Gary Lawyer (born 1959) is an Indian singer-songwriter known for his works predominantly in Western Music & Bollywood. He started his career as a nightclub singer in New York City. Also known as " The man with a golden voice".

Career
He is the first Indian to be signed for a western album outside India and the first English music video "nights on Fire" to be played on MTV in India.
Lawyer has a bass baritone, who sings in the tenor range. During his youth he studied music in New York City, before returning to his roots in Bombay to further build his career, leaving behind the many contracts he was offered in NY.
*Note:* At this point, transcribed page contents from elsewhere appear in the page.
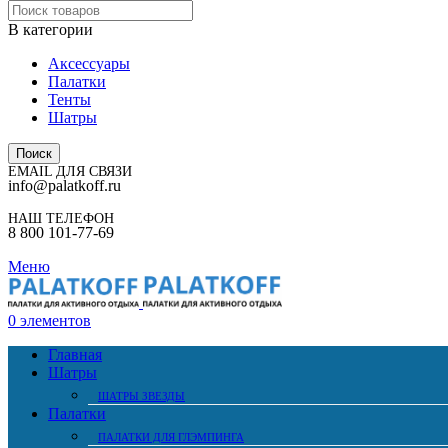
В категории
Аксессуары
Палатки
Тенты
Шатры
Поиск
EMAIL ДЛЯ СВЯЗИ
info@palatkoff.ru
НАШ ТЕЛЕФОН
8 800 101-77-69
Меню
0
элементов
Главная
Шатры
ШАТРЫ ЗВЕЗДЫ
Палатки
ПАЛАТКИ ДЛЯ ГЛЭМПИНГА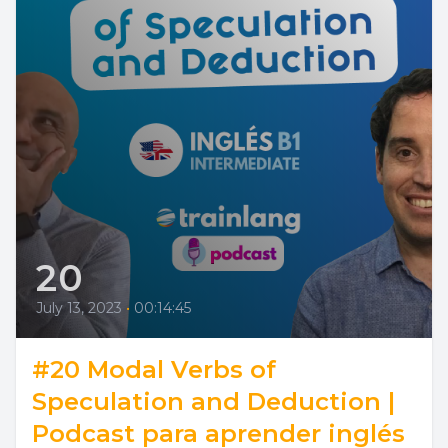
20
July 13, 2023
•
00:14:45
#20 Modal Verbs of
Speculation and Deduction |
Podcast para aprender inglés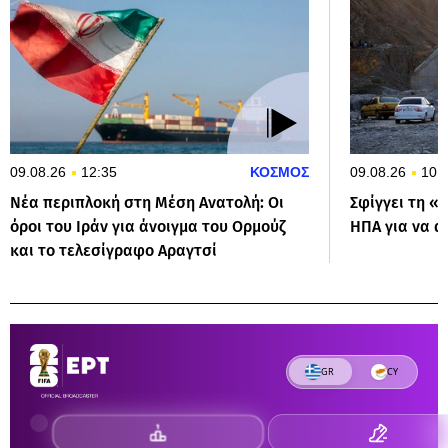
09.08.26
12:35
ΚΟΣΜΟΣ
09.08.26
10:
Νέα περιπλοκή στη Μέση Ανατολή: Οι
Σφίγγει τη «θ
όροι του Ιράν για άνοιγμα του Ορμούζ
ΗΠΑ για να α
και το τελεσίγραφο Αραγτσί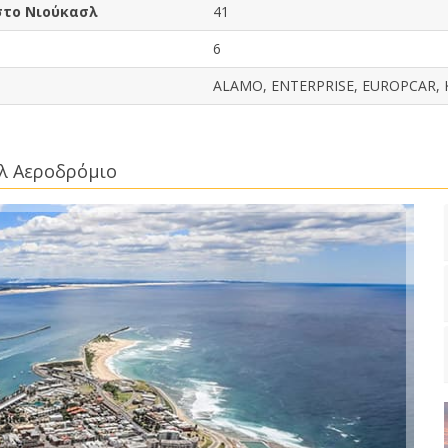
στο Νιούκασλ
41
6
ALAMO, ENTERPRISE, EUROPCAR,
σλ Αεροδρόμιο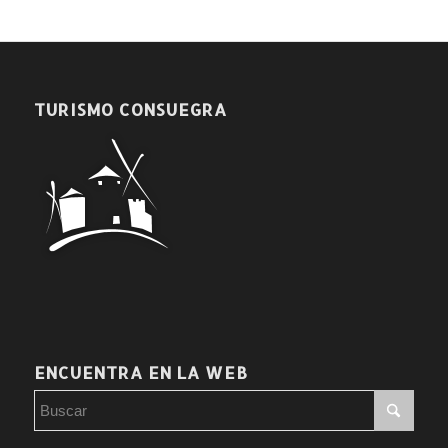
TURISMO CONSUEGRA
ENCUENTRA EN LA WEB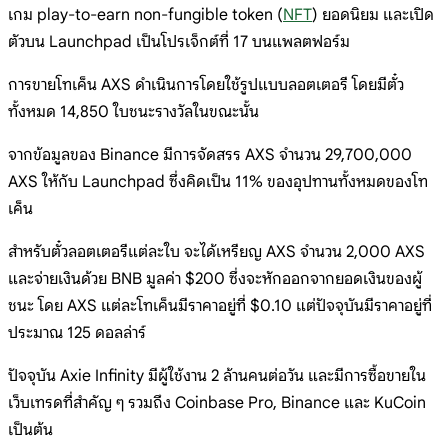
เกม play-to-earn non-fungible token (
NFT
) ยอดนิยม และเปิด
ตัวบน Launchpad เป็นโปรเจ็กต์ที่ 17 บนแพลตฟอร์ม
การขายโทเค็น AXS ดำเนินการโดยใช้รูปแบบลอตเตอรี โดยมีตั๋ว
ทั้งหมด 14,850 ใบชนะรางวัลในขณะนั้น
จากข้อมูลของ Binance มีการจัดสรร AXS จำนวน 29,700,000
AXS ให้กับ Launchpad ซึ่งคิดเป็น 11% ของอุปทานทั้งหมดของโท
เค็น
สำหรับตั๋วลอตเตอรีแต่ละใบ จะได้เหรียญ AXS จำนวน 2,000 AXS
และจ่ายเงินด้วย BNB มูลค่า $200 ซึ่งจะหักออกจากยอดเงินของผู้
ชนะ โดย AXS แต่ละโทเค็นมีราคาอยู่ที่ $0.10 แต่ปัจจุบันมีราคาอยู่ที่
ประมาณ 125 ดอลล่าร์
ปัจจุบัน Axie Infinity มีผู้ใช้งาน 2 ล้านคนต่อวัน และมีการซื้อขายใน
เว็บเทรดที่สำคัญ ๆ รวมถึง Coinbase Pro, Binance และ KuCoin
เป็นต้น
Today he is known in India as "the man with a golden voice". As well as music from his own albums he also sings covers by great rock & jazz musicians such as The doors, Frank Sinatra, Elvis, Freddie Mercury and many more. He has been the opening act for many international musicians such as Bon Jovi, Bryan Adams, Def Leppard, and has even played tributes to "Queen" by playing for Freddie Mercury's family and friends.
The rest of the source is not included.